Trent accepted it with a blink. Then—what was he going to do, admit to being touched by the gesture, apologize for doing his job?—he said, “Thank you, but I’m afraid you’ve severely overestimated my sewing skill, Coach Lasso.”
Ted—Lasso—lifted his hand from the desk just slightly, as though he were going to take the sewing kit himself, fix the seam himself—Trent shivered, and Lasso dropped his hand. “You’ll find someone,” he said. “Bye, Trent.”
Trent didn’t have anything to say, to smooth over taking his leave. Not thank you, certainly, and goodbye seemed horribly final. He coughed out a right and walked out of the locker room, hand full of thread.
When Ted saw Trent Crimm of the Independent at the Pup Cup—after a couple weeks of not seeing him in the press room, long enough he’d stopped worrying each morning that he’d see Rebecca’s face at the top of the sports section—he had to stop to let his insides do an unexpected pirouette. He owed Trent Crimm a thank you, a serious one, if that story was gone, and an apology if that favor to Ted was why he hadn’t been around. Also, he kinda—well, he kinda missed him. The press room wasn’t as interesting with him gone. And then Ted saw him with that little stringbean of his, Trent thinking a blazer and tie was normal clothing to wear to a Saturday out with puppies, Seraphina therefore thinking a tiny blazer and little sequined tie was normal clothing to wear to a Saturday out with puppies, Trent giving long, soothing pets to a little one while he watched Seraphina giggle—it felt good, warm. They were people Ted liked to see. He hoped they’d want to see him.
Trent looked up.
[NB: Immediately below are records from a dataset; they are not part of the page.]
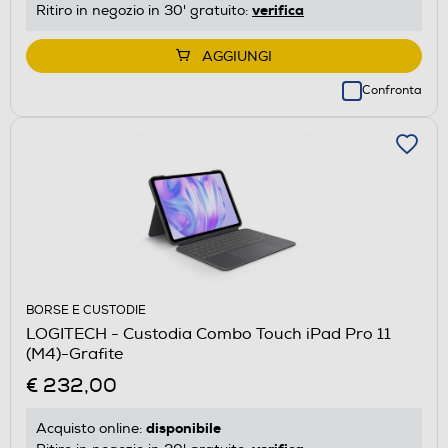
verifica
Ritiro in negozio in 30' gratuito:
AGGIUNGI
Confronta
BORSE E CUSTODIE
LOGITECH - Custodia Combo Touch iPad Pro 11
(M4)-Grafite
€ 232,00
disponibile
Acquisto online: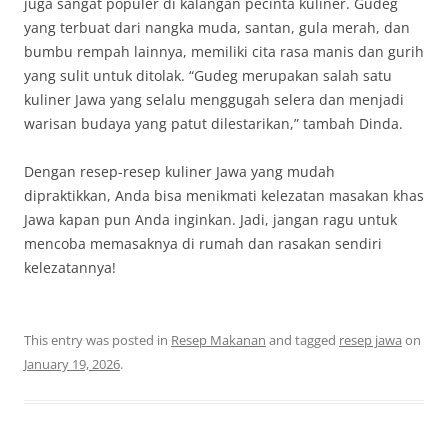
juga sangat populer di kalangan pecinta kuliner. Gudeg
yang terbuat dari nangka muda, santan, gula merah, dan
bumbu rempah lainnya, memiliki cita rasa manis dan gurih
yang sulit untuk ditolak. “Gudeg merupakan salah satu
kuliner Jawa yang selalu menggugah selera dan menjadi
warisan budaya yang patut dilestarikan,” tambah Dinda.
Dengan resep-resep kuliner Jawa yang mudah
dipraktikkan, Anda bisa menikmati kelezatan masakan khas
Jawa kapan pun Anda inginkan. Jadi, jangan ragu untuk
mencoba memasaknya di rumah dan rasakan sendiri
kelezatannya!
This entry was posted in
Resep Makanan
and tagged
resep jawa
on
January 19, 2026
.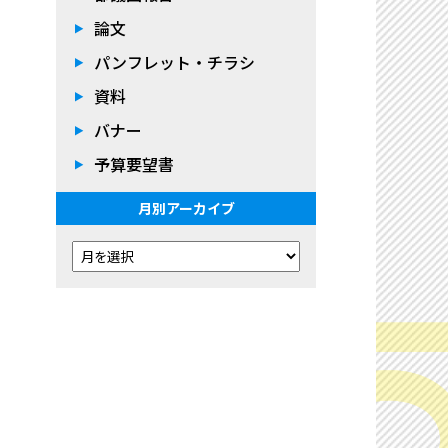
論文
パンフレット・チラシ
資料
バナー
予算要望書
月別アーカイブ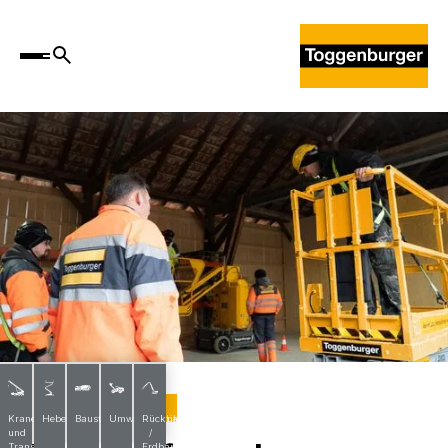
Hebebühnenkurse
Krane
Hebebühnen
Baustoffe
Umwelttechnik
Rückbau
und
/
Transporte
Erdbau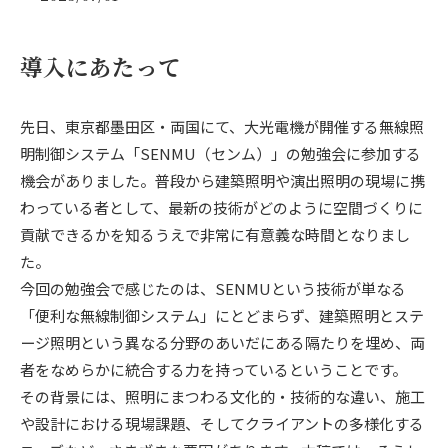
導入にあたって
先日、東京都墨田区・両国にて、大光電機が開催する無線照
明制御システム「SENMU（センム）」の勉強会に参加する
機会がありました。普段から建築照明や演出照明の現場に携
わっている者として、最新の技術がどのように空間づくりに
貢献できるかを知るうえで非常に有意義な時間となりまし
た。
今回の勉強会で感じたのは、SENMUという技術が単なる
「便利な無線制御システム」にとどまらず、建築照明とステ
ージ照明という異なる分野のあいだにある隔たりを埋め、両
者をなめらかに統合する力を持っているということです。
その背景には、照明にまつわる文化的・技術的な違い、施工
や設計における現場課題、そしてクライアントの多様化する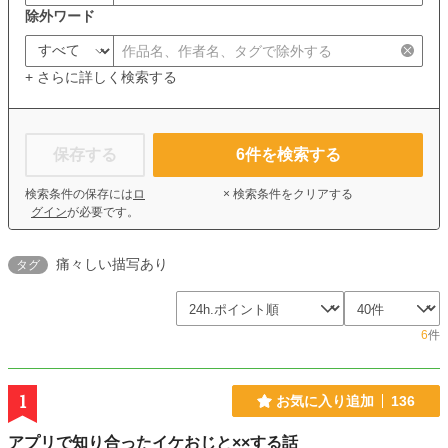
除外ワード
+ さらに詳しく検索する
保存する
6
件を検索する
検索条件の保存には
ロ
× 検索条件をクリアする
グイン
が必要です。
痛々しい描写あり
タグ
6
件
1
お気に入り追加
136
アプリで知り合ったイケおじと××する話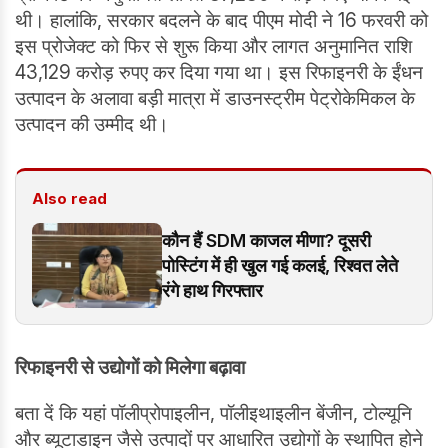
थी। हालांकि, सरकार बदलने के बाद पीएम मोदी ने 16 फरवरी को
इस प्रोजेक्ट को फिर से शुरू किया और लागत अनुमानित राशि
43,129 करोड़ रुपए कर दिया गया था। इस रिफाइनरी के ईंधन
उत्पादन के अलावा बड़ी मात्रा में डाउनस्ट्रीम पेट्रोकेमिकल के
उत्पादन की उम्मीद थी।
Also read
कौन हैं SDM काजल मीणा? दूसरी
पोस्टिंग में ही खुल गई कलई, रिश्वत लेते
रंगे हाथ गिरफ्तार
रिफाइनरी से उद्योगों को मिलेगा बढ़ावा
बता दें कि यहां पॉलीप्रोपाइलीन, पॉलीइथाइलीन बेंजीन, टोल्यूनि
और ब्यूटाडाइन जैसे उत्पादों पर आधारित उद्योगों के स्थापित होने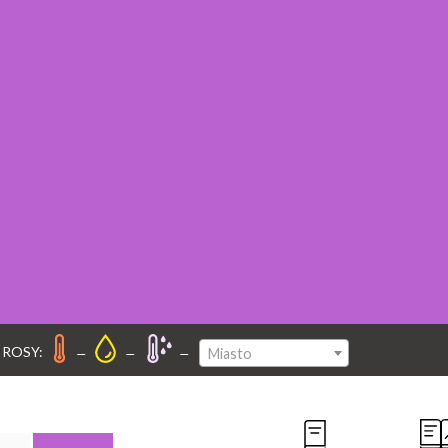
–
–
–
 ROSY:
Miasto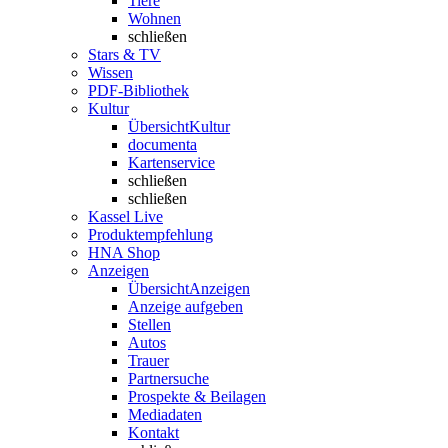
Tiere
Wohnen
schließen
Stars & TV
Wissen
PDF-Bibliothek
Kultur
Übersicht
Kultur
documenta
Kartenservice
schließen
schließen
Kassel Live
Produktempfehlung
HNA Shop
Anzeigen
Übersicht
Anzeigen
Anzeige aufgeben
Stellen
Autos
Trauer
Partnersuche
Prospekte & Beilagen
Mediadaten
Kontakt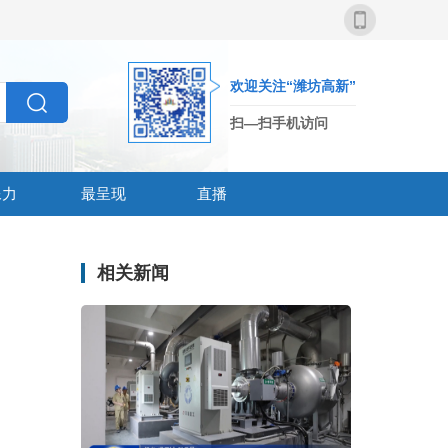
欢迎关注“潍坊高新”
扫—扫手机访问
像力
最呈现
直播
相关新闻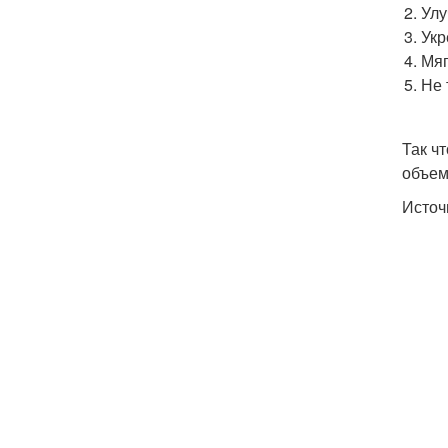
Улу
Укр
Мяг
Не 
Так ч
объем
Источ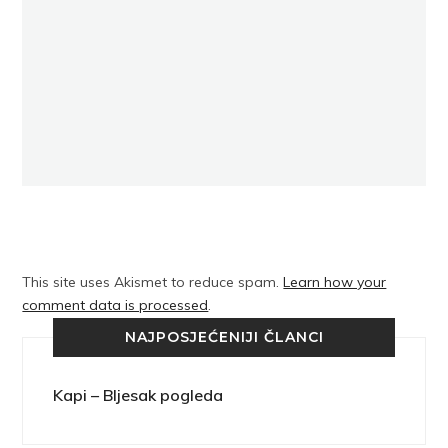
This site uses Akismet to reduce spam.
Learn how your
comment data is processed
.
NAJPOSJEĆENIJI ČLANCI
Kapi – Bljesak pogleda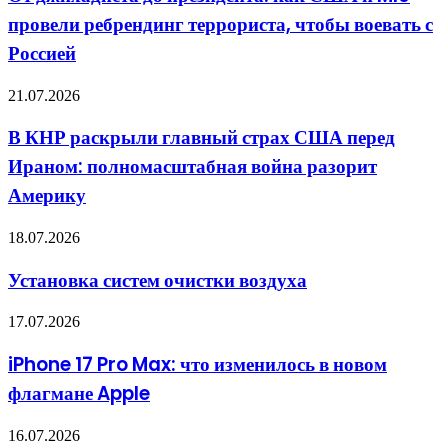
президента:
37
провели ребрендинг террориста, чтобы воевать с
как
стран
США
против
Россией
и
России
MI6
В
21.07.2026
провели
КНР
ребрендинг
раскрыли
террориста,
В КНР раскрыли главный страх США перед
главный
чтобы
Ираном: полномасштабная война разорит
страх
воевать
США
с
Америку
перед
Россией
Ираном:
Установка
18.07.2026
полномасштабная
систем
война
очистки
разорит
Установка систем очистки воздуха
воздуха
Америку
iPhone
17.07.2026
17
Pro
iPhone 17 Pro Max: что изменилось в новом
Max:
флагмане Apple
что
изменилось
в
Как
16.07.2026
новом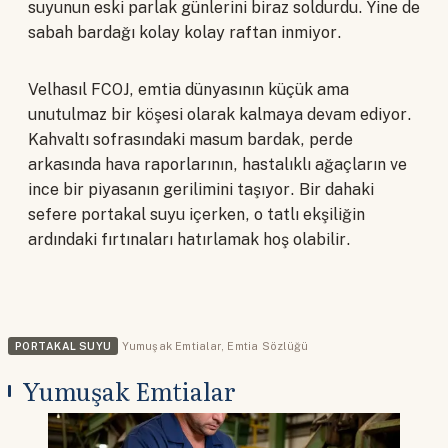
suyunun eski parlak günlerini biraz soldurdu. Yine de
sabah bardağı kolay kolay raftan inmiyor.
Velhasıl FCOJ, emtia dünyasının küçük ama
unutulmaz bir köşesi olarak kalmaya devam ediyor.
Kahvaltı sofrasındaki masum bardak, perde
arkasında hava raporlarının, hastalıklı ağaçların ve
ince bir piyasanın gerilimini taşıyor. Bir dahaki
sefere portakal suyu içerken, o tatlı ekşiliğin
ardındaki fırtınaları hatırlamak hoş olabilir.
PORTAKAL SUYU
Yumuşak Emtialar
,
Emtia Sözlüğü
Yumuşak Emtialar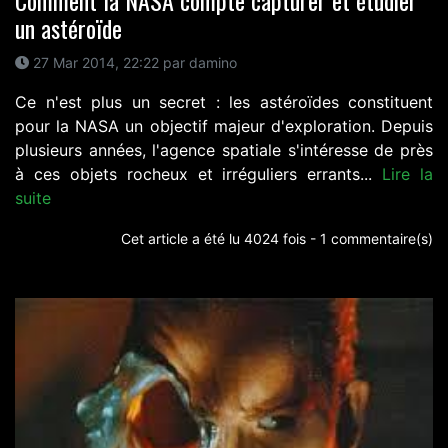
un astéroïde
27 Mar 2014, 22:22 par damino
Ce n'est plus un secret : les astéroïdes constituent
pour la NASA un objectif majeur d'exploration. Depuis
plusieurs années, l'agence spatiale s'intéresse de près
à ces objets rocheux et irréguliers errants...
Lire la
suite
Cet article a été lu 4024 fois - 1 commentaire(s)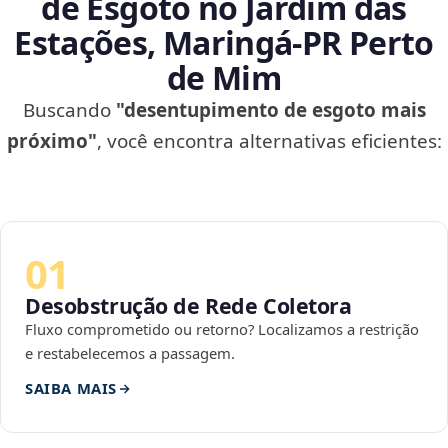
de Esgoto no Jardim das
Estações, Maringá‑PR Perto
de Mim
Buscando
"desentupimento de esgoto mais
próximo"
, você encontra alternativas eficientes:
01
Desobstrução de Rede Coletora
Fluxo comprometido ou retorno? Localizamos a restrição
e restabelecemos a passagem.
SAIBA MAIS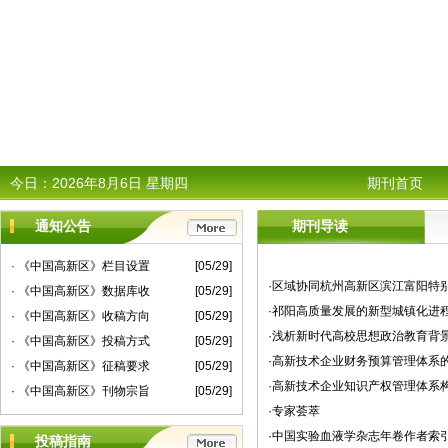
今日：
2026年8月6日 星期四
期刊首页
通知公告
期刊导读
· 《中国高新区》栏目设置
[05/29]
·区域协同杭州高新区滨江富阳特
· 《中国高新区》数据库收
[05/29]
·祁阳高质量发展的新型城镇化进
· 《中国高新区》收稿方向
[05/29]
·浅析新时代高校思想政治教育背
· 《中国高新区》投稿方式
[05/29]
·高新技术企业财务预算管理体系
· 《中国高新区》征稿要求
[05/29]
·高新技术企业知识产权管理体系
· 《中国高新区》刊物宗旨
[05/29]
·专家荟萃
·中国实验血液学杂志年卷作者索
投稿指南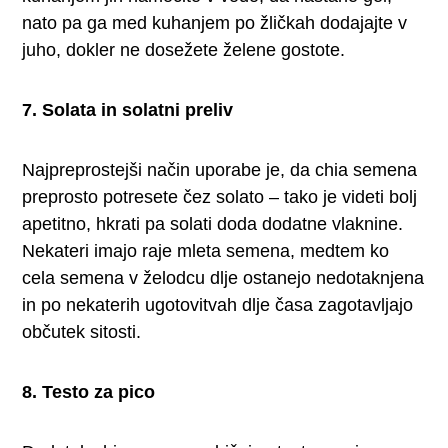
nato pa ga med kuhanjem po žličkah dodajajte v
juho, dokler ne dosežete želene gostote.
7. Solata in solatni preliv
Najpreprostejši način uporabe je, da chia semena
preprosto potresete čez solato – tako je videti bolj
apetitno, hkrati pa solati doda dodatne vlaknine.
Nekateri imajo raje mleta semena, medtem ko
cela semena v želodcu dlje ostanejo nedotaknjena
in po nekaterih ugotovitvah dlje časa zagotavljajo
občutek sitosti.
8. Testo za pico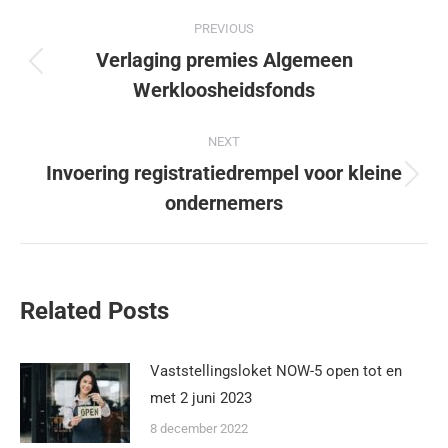
PREVIOUS
Verlaging premies Algemeen
Werkloosheidsfonds
NEXT
Invoering registratiedrempel voor kleine
ondernemers
Related Posts
Vaststellingsloket NOW-5 open tot en
met 2 juni 2023
8 december 2022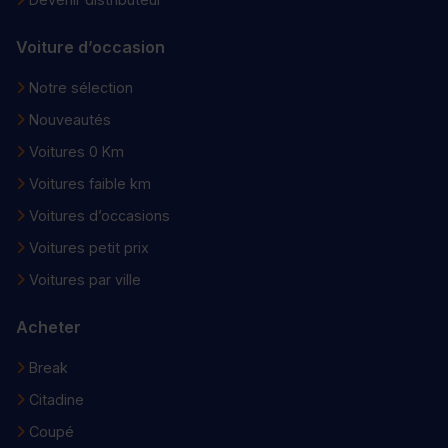
Voiture d’occasion
Notre sélection
Nouveautés
Voitures 0 Km
Voitures faible km
Voitures d’occasions
Voitures petit prix
Voitures par ville
Acheter
Break
Citadine
Coupé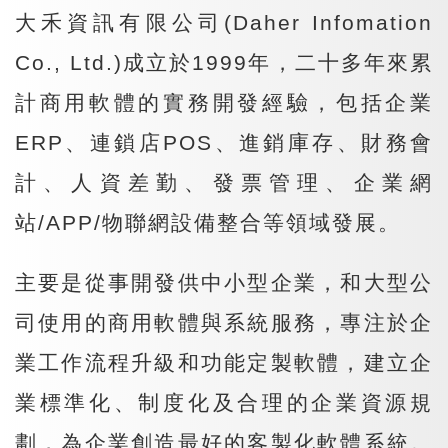
大禾資訊有限公司(Daher Infomation
Co., Ltd.)成立於1999年，二十多年來累
計商用軟體的實務開發經驗，包括企業
ERP、連鎖店POS、進銷庫存、財務會
計、人資差勤、發票管理、企業網
站/APP/物聯網設備整合等領域發展。
主要是從事開發供中小型企業，和大型公
司使用的商用軟體與系統服務，專注於企
業工作流程升級和功能定製軟體，建立企
業標準化、制度化及合理的企業資源規
劃，為企業創造最好的客製化軟體系統。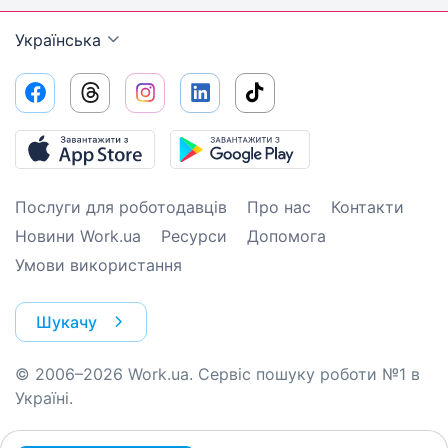
Українська
Послуги для роботодавців
Про нас
Контакти
Новини Work.ua
Ресурси
Допомога
Умови використання
Шукачу
© 2006–2026 Work.ua. Сервіс пошуку роботи №1 в
Україні.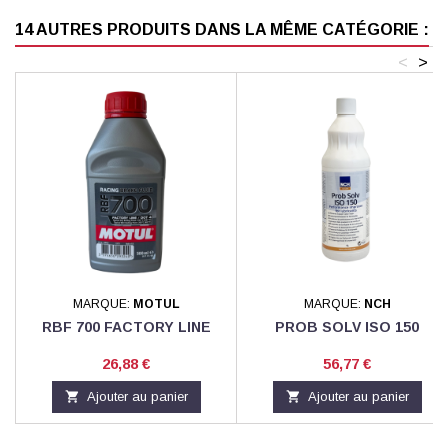
14 AUTRES PRODUITS DANS LA MÊME CATÉGORIE :
<
>
MARQUE:
MOTUL
MARQUE:
NCH
RBF 700 FACTORY LINE
PROB SOLV ISO 150
Prix
Prix
26,88 €
56,77 €

Ajouter au panier

Ajouter au panier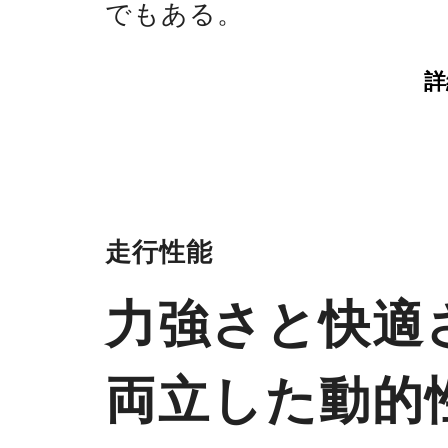
でもある。
詳
走行性能
力強さと快適
両立した動的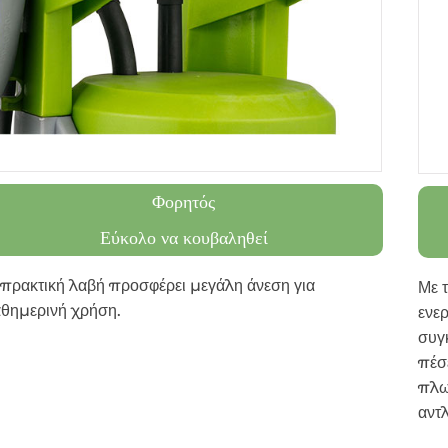
Φορητός
Εύκολο να κουβαληθεί
πρακτική λαβή προσφέρει μεγάλη άνεση για
Με 
αθημερινή χρήση.
ενερ
συγ
πέσε
πλω
αντλ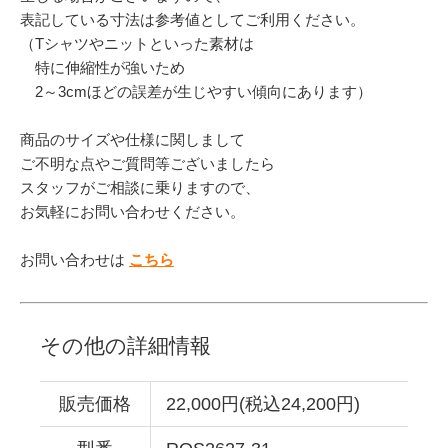
表記している寸法は参考値としてご利用ください。
（Tシャツやニットといった素材は
特に伸縮性が強いため
2～3cmほどの誤差が生じやすい傾向にあります）
商品のサイズや仕様に関しまして
ご不明な点やご質問等ございましたら
スタッフがご相談に乗りますので、
お気軽にお問い合わせください。
お問い合わせは
こちら
その他の詳細情報
販売価格
22,000円(税込24,200円)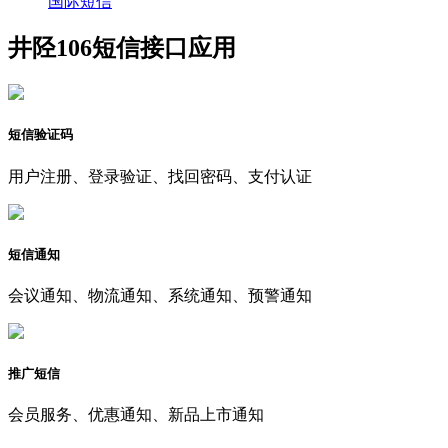
国际短信
井陉106短信接口应用
短信验证码
用户注册、登录验证、找回密码、支付认证
短信通知
会议通知、物流通知、系统通知、预警通知
推广短信
会员服务、优惠通知、新品上市通知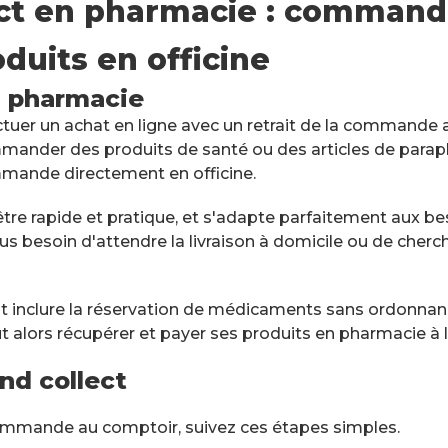
ect en pharmacie : command
duits en officine
e Lafayette du
n pharmacie
es-Bains
uer un achat en ligne avec un retrait de la commande au 
mander des produits de santé ou des articles de paraph
mmande directement en officine.
ITINÉRAIRE
re rapide et pratique, et s'adapte parfaitement aux bes
NDEZ-VOUS
lus besoin d'attendre la livraison à domicile ou de cherc
e Lafayette Foch
eut inclure la réservation de médicaments sans ordonna
 alors récupérer et payer ses produits en pharmacie à l
49100 Angers
nd collect
ITINÉRAIRE
commande au comptoir, suivez ces étapes simples.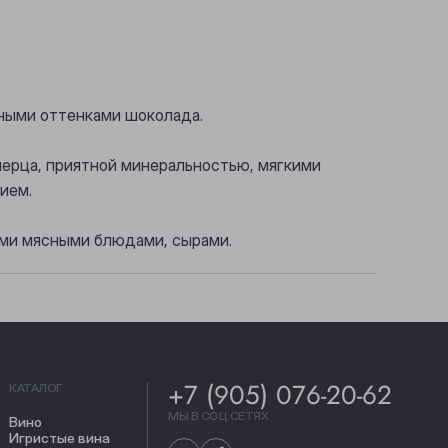
яными оттенками шоколада.
перца, приятной минеральностью, мягкими
ием.
ими мясными блюдами, сырами.
+7 (905) 076-20-62
КАТАЛОГ
МЫ В СОЦ СЕТЯХ
Вино
Игристые вина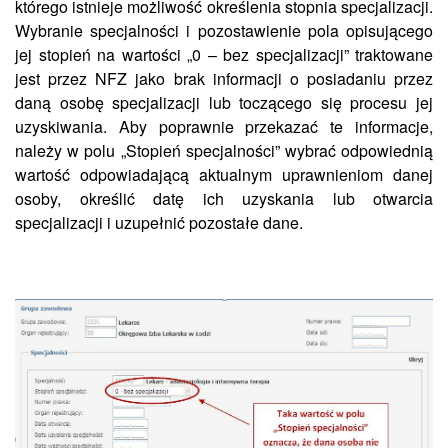
którego istnieje możliwość określenia stopnia specjalizacji.
Wybranie specjalności i pozostawienie pola opisującego
jej stopień na wartości „0 – bez specjalizacji” traktowane
jest przez NFZ jako brak informacji o posiadaniu przez
daną osobę specjalizacji lub toczącego się procesu jej
uzyskiwania. Aby poprawnie przekazać te informacje,
należy w polu „Stopień specjalności” wybrać odpowiednią
wartość odpowiadającą aktualnym uprawnieniom danej
osoby, określić datę ich uzyskania lub otwarcia
specjalizacji i uzupełnić pozostałe dane.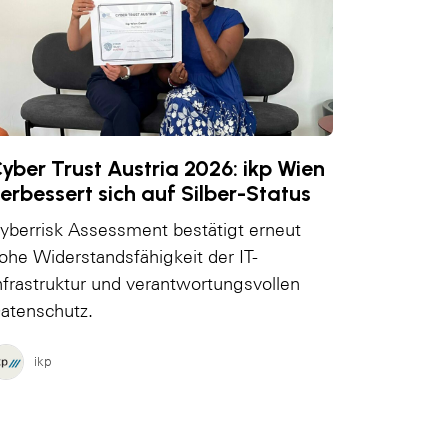
yber Trust Austria 2026: ikp Wien
erbessert sich auf Silber-Status
yberrisk Assessment bestätigt erneut
ohe Widerstandsfähigkeit der IT-
nfrastruktur und verantwortungsvollen
atenschutz.
ikp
Inclined his head with some kind of old-fashioned graciousness that on him seemed perfectly normal. Ted was starting to realize that standing still in the middle of the room could come off a whole lot like staring, and also it turned out he really wanted to talk to Trent, so he wandered over. He was going to say something corny, like fancy seeing you here or hello Trent Crimm from the Independent, but he was saved by Seraphina shouting “Teddy!” and tossing a puppy off her lap in a rush over to hug him around the legs. He hadn’t really expected Seraphina to remember who he was, but if a kid was gonna remember anybody, it was probably gonna be the person who gave her cookies, he figured. He bent down to hug her back, but he got out all of “Hey there, kiddo,” before she was off chasing the puppy and he was squatting on the ground, looking over at Trent Crimm.
Ted had to think of his knees, sit down in some proper stationary way. It felt a lot more permanent, harder to escape, sitting ass on the grass, as some people might say. What people, he wasn’t sure—“Good morning, Coach Lasso,” Trent said.
Ted could have really used one of those puppies about now, to keep his hands busy, plus they were great for the nerves. “Good to see you, Trent,” he said, because it was.
Trent drawled, “Likewise, I’m sure.” He was still giving the puppy those nose-to-tail strokes, and that twisted something up in Ted’s belly. He’d never really thought of Trent Crimm as calming before. Still didn’t, to be honest, but here he was, calming. Ted could’ve used a bit of that.
“Look, Trent, I want to—” Trent didn’t offer any I’m going to stop you there; in fact, he looked curious. “I want to thank you, if I’ve correctly—interpreted—”
“You made a valid point,” Trent replied smoothly. “It seemed I’d rather missed the story.”
He’d been the first one to it. The only one, clearly. Ted knew what a favor looked like. “Well,” he said, “I really appreciate you. Miss seeing you around the clubhouse.”
“Yes, well,” said Trent. “If I was going to be”—he glanced around, see if anyone was listening, the guy wasn’t subtle at all, and then he looked down at the puppy in his lap—“making choices like the one I made, I could hardly claim to be—well, I’ve been reassigned to cover Arsenal. Which is technically a promotion,” he added dryly, and looked up into Ted’s face.
“Well, then congratulations,” Ted said, even though he knew Trent hated Arsenal. Everybody knew Trent hated Arsenal; he’d written about how much he hated them in at least two of his books. “Good luck with Mikel, man, guy gets results but he sure does look like one of those vampires from Buffy the Vampire Slayer, you know what I mean, I’m always a little nervous around him.”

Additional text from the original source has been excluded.